→ **Raw data**
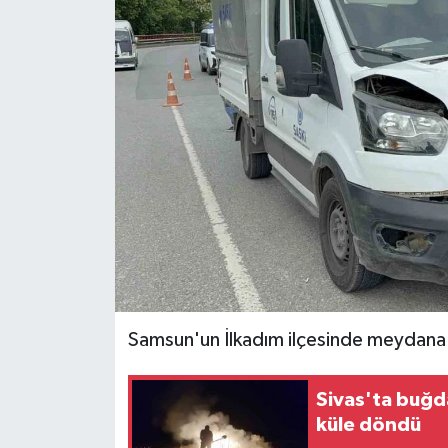
Ekonomi
Sağlık
Tokat Haber
Samsun'un İlkadım ilçesinde meydana ge
Sivas'ta buğd
küle döndü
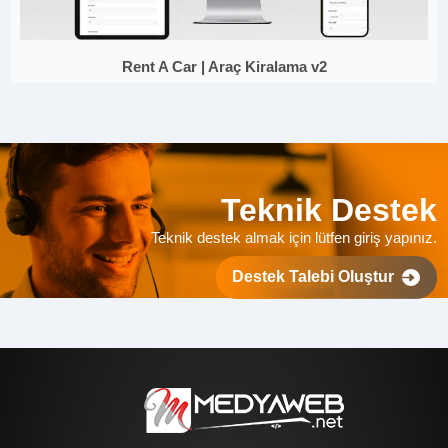
Rent A Car | Araç Kiralama v2
Teknik Destek
Teknik destek almak için lütfen giriş yapınız.
Destek Talebi Oluştur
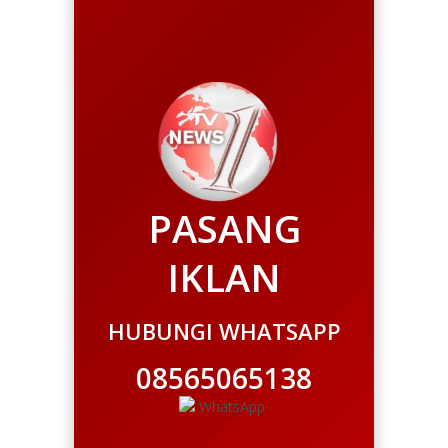
PASANG
IKLAN
HUBUNGI WHATSAPP
08565065138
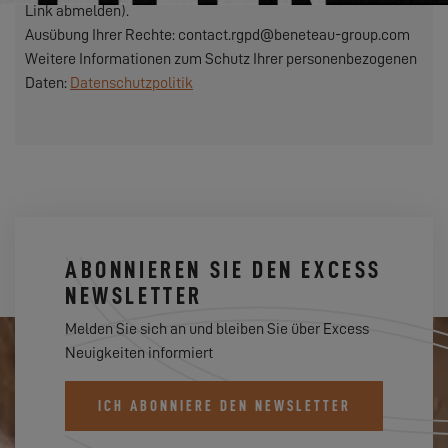
Link abmelden).
Ausübung Ihrer Rechte: contact.rgpd@beneteau-group.com
Weitere Informationen zum Schutz Ihrer personenbezogenen
Daten:
Datenschutzpolitik
ABONNIEREN SIE DEN EXCESS
NEWSLETTER
Melden Sie sich an und bleiben Sie über Excess
Neuigkeiten informiert
ICH ABONNIERE DEN NEWSLETTER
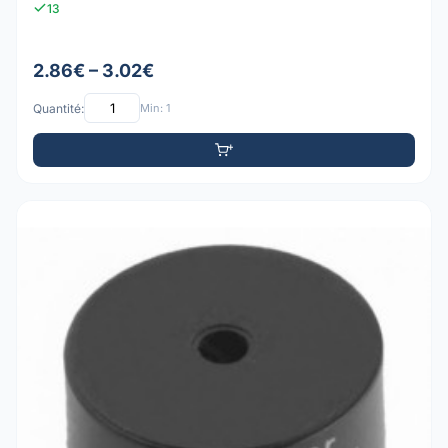
13
2.86€ – 3.02€
Quantité:
Min: 1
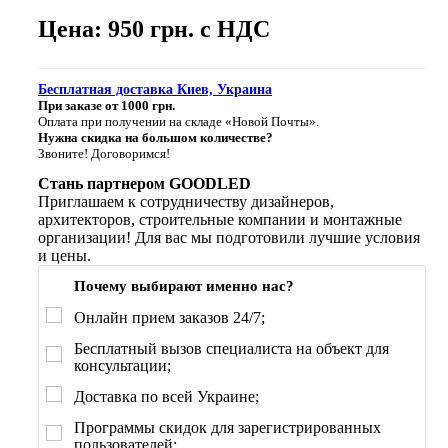
Цена: 950 грн. с НДС
Бесплатная доставка Киев, Украина
При заказе от 1000 грн.
Оплата при получении на складе «Новой Почты».
Нужна скидка на большом количестве?
Звоните! Договоримся!
Стань партнером GOODLED
Приглашаем к сотрудничеству дизайнеров,
архитекторов, строительные компании и монтажные
организации! Для вас мы подготовили лучшие условия
и цены.
Почему выбирают именно нас?
Онлайн прием заказов 24/7;
Бесплатный вызов специалиста на объект для
консультации;
Доставка по всей Украине;
Программы скидок для зарегистрированных
пользователей;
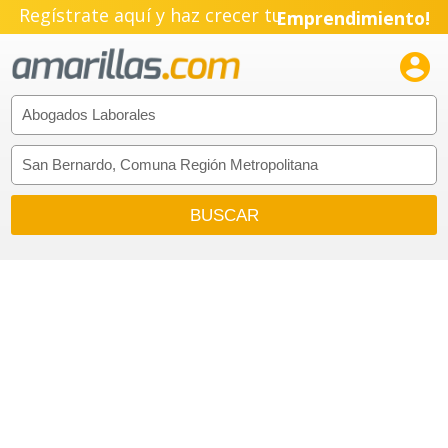
Regístrate aquí y haz crecer tu
Emprendimiento!

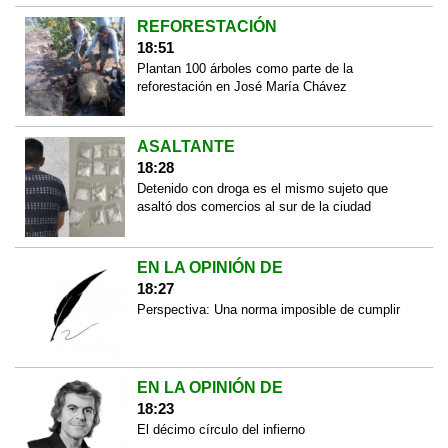
REFORESTACIÓN
18:51
Plantan 100 árboles como parte de la
reforestación en José María Chávez
ASALTANTE
18:28
Detenido con droga es el mismo sujeto que
asaltó dos comercios al sur de la ciudad
EN LA OPINIÓN DE
18:27
Perspectiva: Una norma imposible de cumplir
EN LA OPINIÓN DE
18:23
El décimo círculo del infierno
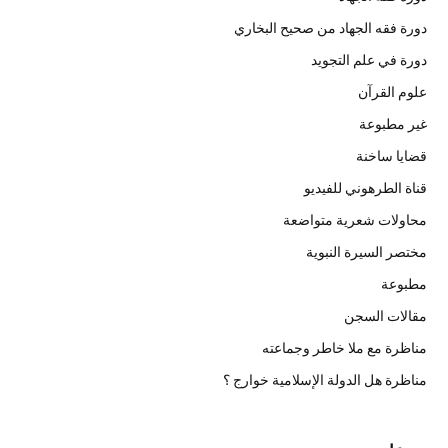
دورة فقه الجهاد من صحيح البخاري
دورة في علم التجويد
علوم القرآن
غير مطبوعة
قضايا ساخنة
قناة الطرهوني للفيديو
محاولات شعرية متواضعة
مختصر السيرة النبوية
مطبوعة
مقالات السجن
مناظرة مع ملا خاطر وجماعته
مناظرة هل الدولة الإسلامية خوارج ؟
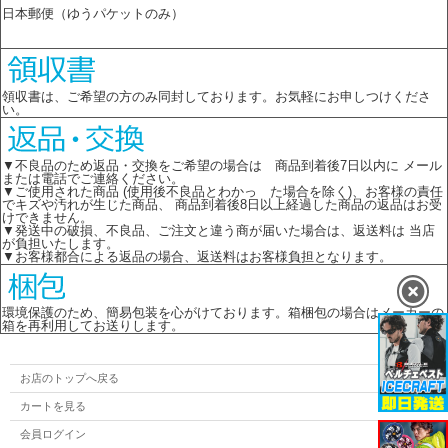
日本郵便（ゆうパケットのみ）
領収書は、ご希望の方のみ同封しております。お気軽にお申しつけくださ
い。
▼不良品のため返品・交換をご希望の場合は 商品到着後7日以内に メール
または電話でご連絡ください。
▼ご使用された商品 (使用後不良品とわかっ た場合を除く)、お客様の責任
でキズや汚れが生じた商品、 商品到着後8日以上経過した商品の返品はお受
けできません。
▼発送中の破損、不良品、ご注文と違う商が届いた場合は、返送料は 当店
が負担いたします。
▼お客様都合による返品の場合、返送料はお客様負担となります。
環境保護のため、簡易包装を心がけております。箱梱包の場合はメーカーの
箱を再利用してお送りします。
お店のトップへ戻る
カートを見る
会員ログイン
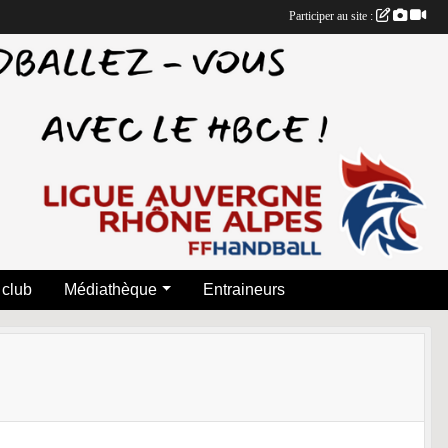
Participer au site :
 club
Médiathèque
Entraineurs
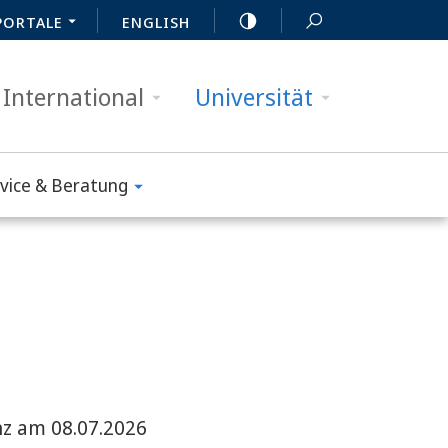
PORTALE
ENGLISH
International
Universität
vice & Beratung
nz am 08.07.2026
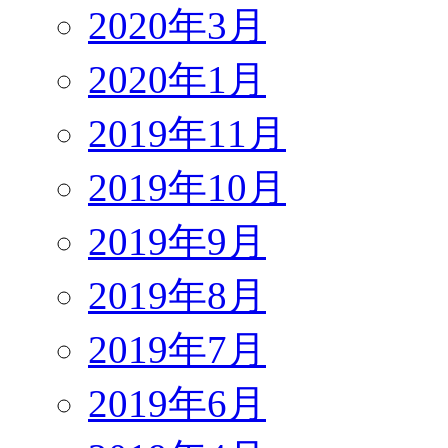
2020年3月
2020年1月
2019年11月
2019年10月
2019年9月
2019年8月
2019年7月
2019年6月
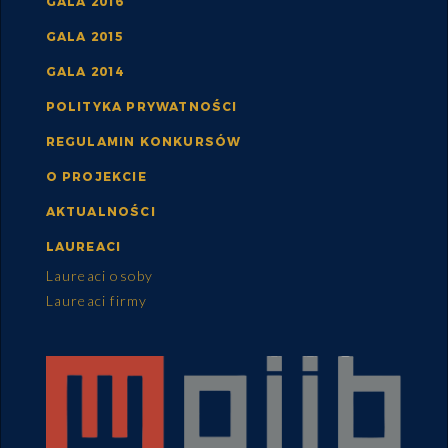
GALA 2016
GALA 2015
GALA 2014
POLITYKA PRYWATNOŚCI
REGULAMIN KONKURSÓW
O PROJEKCIE
AKTUALNOŚCI
LAUREACI
Laureaci osoby
Laureaci firmy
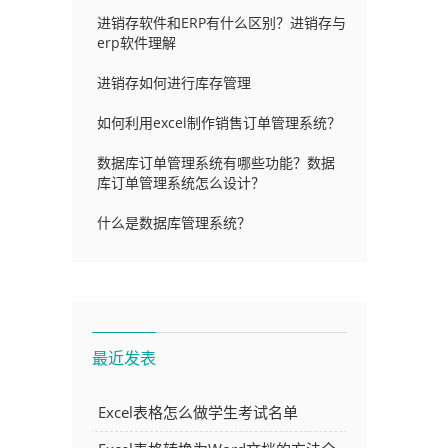
进销存软件和ERP有什么区别？进销存与
erp软件理解
进销存如何进行库存管理
如何利用excel制作销售订单管理系统？
数据库订单管理系统有哪些功能？数据
库订单管理系统怎么设计？
什么是数据库管理系统？
最近发表
Excel表格怎么做学生考试名单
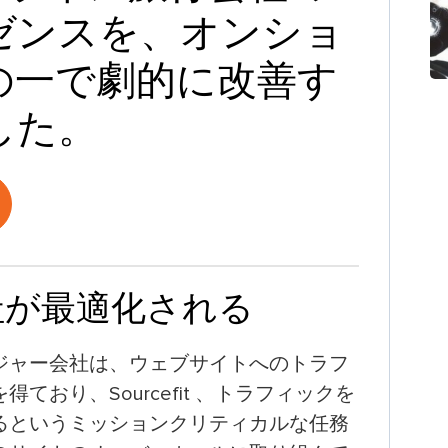
ゼンスを、オンショ
の一で劇的に改善す
した。
社が最適化される
ジャー会社は、ウェブサイトへのトラフ
おり、Sourcefit 、トラフィックを
るというミッションクリティカルな任務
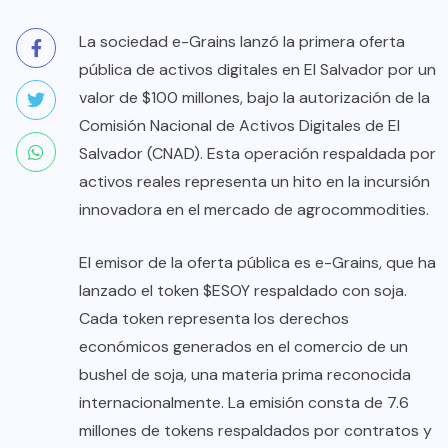
La sociedad e-Grains lanzó la primera oferta
pública de activos digitales en El Salvador por un
valor de $100 millones, bajo la autorización de la
Comisión Nacional de Activos Digitales de El
Salvador (CNAD). Esta operación respaldada por
activos reales representa un hito en la incursión
innovadora en el mercado de agrocommodities.
El emisor de la oferta pública es e-Grains, que ha
lanzado el token $ESOY respaldado con soja.
Cada token representa los derechos
económicos generados en el comercio de un
bushel de soja, una materia prima reconocida
internacionalmente. La emisión consta de 7.6
millones de tokens respaldados por contratos y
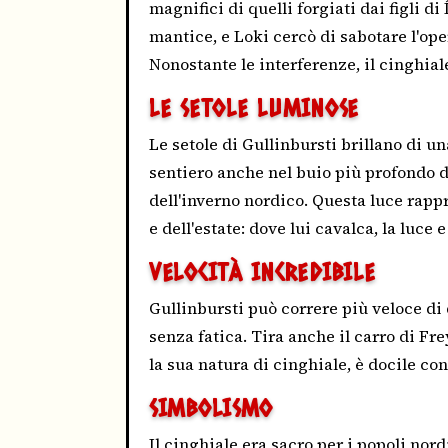
magnifici di quelli forgiati dai figli di
mantice, e Loki cercò di sabotare l'o
Nonostante le interferenze, il cinghial
LE SETOLE LUMINOSE
Le setole di Gullinbursti brillano di u
sentiero anche nel buio più profondo d
dell'inverno nordico. Questa luce rappr
e dell'estate: dove lui cavalca, la luce 
VELOCITÀ INCREDIBILE
Gullinbursti può correre più veloce di 
senza fatica. Tira anche il carro di Fr
la sua natura di cinghiale, è docile co
SIMBOLISMO
Il cinghiale era sacro per i popoli nord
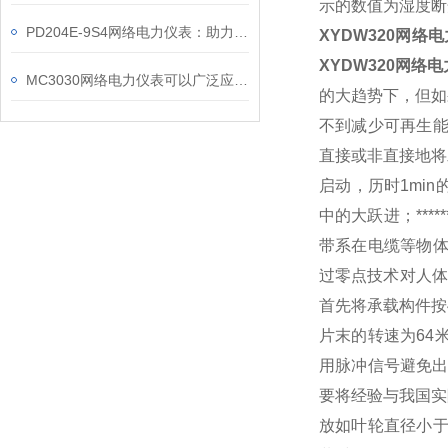
示的数值为湿度断
PD204E-9S4网络电力仪表：助力电力电网与自动化控制系统的智能化发展
XYDW320
网络电
XYDW320
网络电
MC3030网络电力仪表可以广泛应用于工业、建筑等各个行业
的大趋势下，但如
不到减少可再生
直接或非直接地将
启动，历时
1min
中的大跃进；
*****
带系在电缆等物
过零点技术对人体
首先将承载构件按
片末的转速为
64
用脉冲信号避免
要将经验与我国实
放如叶轮直径小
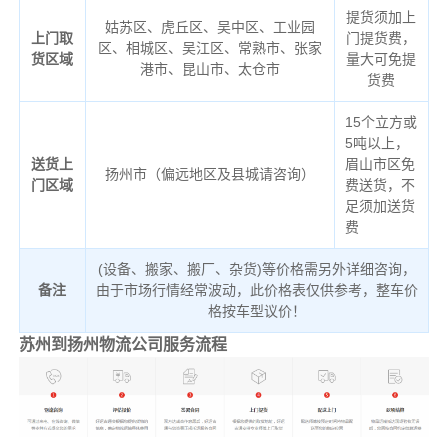
提货须加上
姑苏区、虎丘区、吴中区、工业园
上门取
门提货费，
区、相城区、吴江区、常熟市、张家
货区域
量大可免提
港市、昆山市、太仓市
货费
15个立方或
5吨以上，
送货上
眉山市区免
扬州市（偏远地区及县城请咨询）
门区域
费送货，不
足须加送货
费
(设备、搬家、搬厂、杂货)等价格需另外详细咨询，
备注
由于市场行情经常波动，此价格表仅供参考，整车价
格按车型议价！
苏州到扬州物流公司服务流程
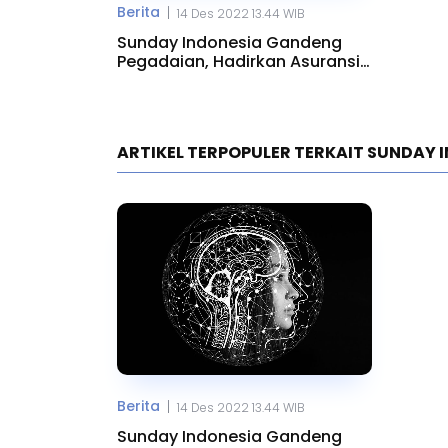
Berita
|
14 Des 2022 13.44 WIB
Sunday Indonesia Gandeng
Pegadaian, Hadirkan Asuransi
Berbasis AI
ARTIKEL TERPOPULER TERKAIT SUNDAY 
Berita
|
14 Des 2022 13.44 WIB
Sunday Indonesia Gandeng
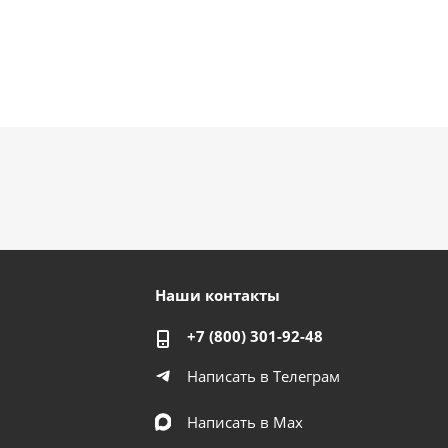
Наши контакты
+7 (800) 301-92-48
Написать в Телеграм
Написать в Мах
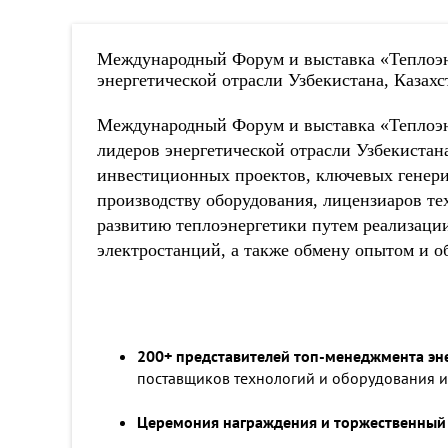
Международный Форум и выставка «Теплоэне
энергетической отрасли Узбекистана, Казахс
Международный Форум и выставка «Теплоэне
лидеров энергетической отрасли Узбекистан
инвестиционных проектов, ключевых генери
производству оборудования, лицензиаров т
развитию теплоэнергетики путем реализаци
электростанций, а также обмену опытом и
200+ представителей топ-менеджмента эне
поставщиков технологий и оборудования из
Церемония награждения и торжественный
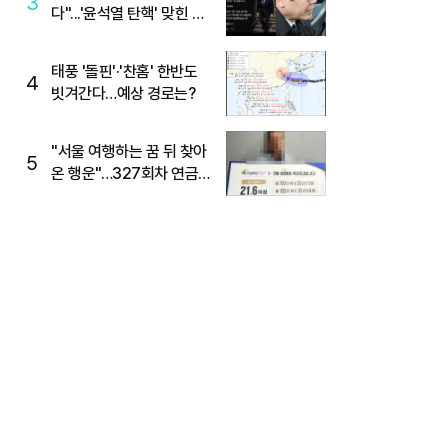
3
다"...'윤석열 탄핵' 맞힌 무
당, '성지글' 등장
태풍 '돌핀'·'찬홈' 한반도
4
빗겨간다…예상 경로는?
"서울 여행하는 꿈 뒤 찾아
5
온 행운"…327회차 연금
복권720+ 당첨번호조회
주목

→ **Your goal**
Find the line with "علوم القرآن" in the entries above. Set down exactly every line from it up to and including the line with "El emisor de", images excluded.

→ **Output for this task**
علوم القرآن
غير مطبوعة
قضايا ساخنة
قناة الطرهوني للفيديو
محاولات شعرية متواضعة
مختصر السيرة النبوية
مطبوعة
مقالات السجن
مناظرة مع ملا خاطر وجماعته
مناظرة هل الدولة الإسلامية خوارج ؟
日本郵便（ゆうパケットのみ）
領収書は、ご希望の方のみ同封しております。お気軽にお申しつけくださ
い。
▼不良品のため返品・交換をご希望の場合は 商品到着後7日以内に メール
または電話でご連絡ください。
▼ご使用された商品 (使用後不良品とわかっ た場合を除く)、お客様の責任
でキズや汚れが生じた商品、 商品到着後8日以上経過した商品の返品はお受
けできません。
▼発送中の破損、不良品、ご注文と違う商が届いた場合は、返送料は 当店
が負担いたします。
▼お客様都合による返品の場合、返送料はお客様負担となります。
環境保護のため、簡易包装を心がけております。箱梱包の場合はメーカーの
箱を再利用してお送りします。
お店のトップへ戻る
カートを見る
会員ログイン
Participer au site :
 club
Médiathèque
Entraineurs
PORTALE
ENGLISH
International
Universität
vice & Beratung
nz am 08.07.2026
2020年3月
2020年1月
2019年11月
2019年10月
2019年9月
2019年8月
2019年7月
2019年6月
GALA 2016
GALA 2015
GALA 2014
POLITYKA PRYWATNOŚCI
REGULAMIN KONKURSÓW
O PROJEKCIE
AKTUALNOŚCI
LAUREACI
Laureaci osoby
Laureaci firmy
进销存软件和ERP有什么区别？进销存与
erp软件理解
进销存如何进行库存管理
如何利用excel制作销售订单管理系统？
数据库订单管理系统有哪些功能？数据
库订单管理系统怎么设计？
什么是数据库管理系统？
最近发表
Excel表格怎么做学生考试名单
ゼンスを、オンショ
の一で劇的に改善す
した。
社が最適化される
ジャー会社は、ウェブサイトへのトラフ
おり、Sourcefit 、トラフィックを
るというミッションクリティカルな任務
La sociedad e-Grains lanzó la primera oferta
pública de activos digitales en El Salvador por un
valor de $100 millones, bajo la autorización de la
Comisión Nacional de Activos Digitales de El
Salvador (CNAD). Esta operación respaldada por
activos reales representa un hito en la incursión
innovadora en el mercado de agrocommodities.
El emisor de la oferta pública es e-Grains, que ha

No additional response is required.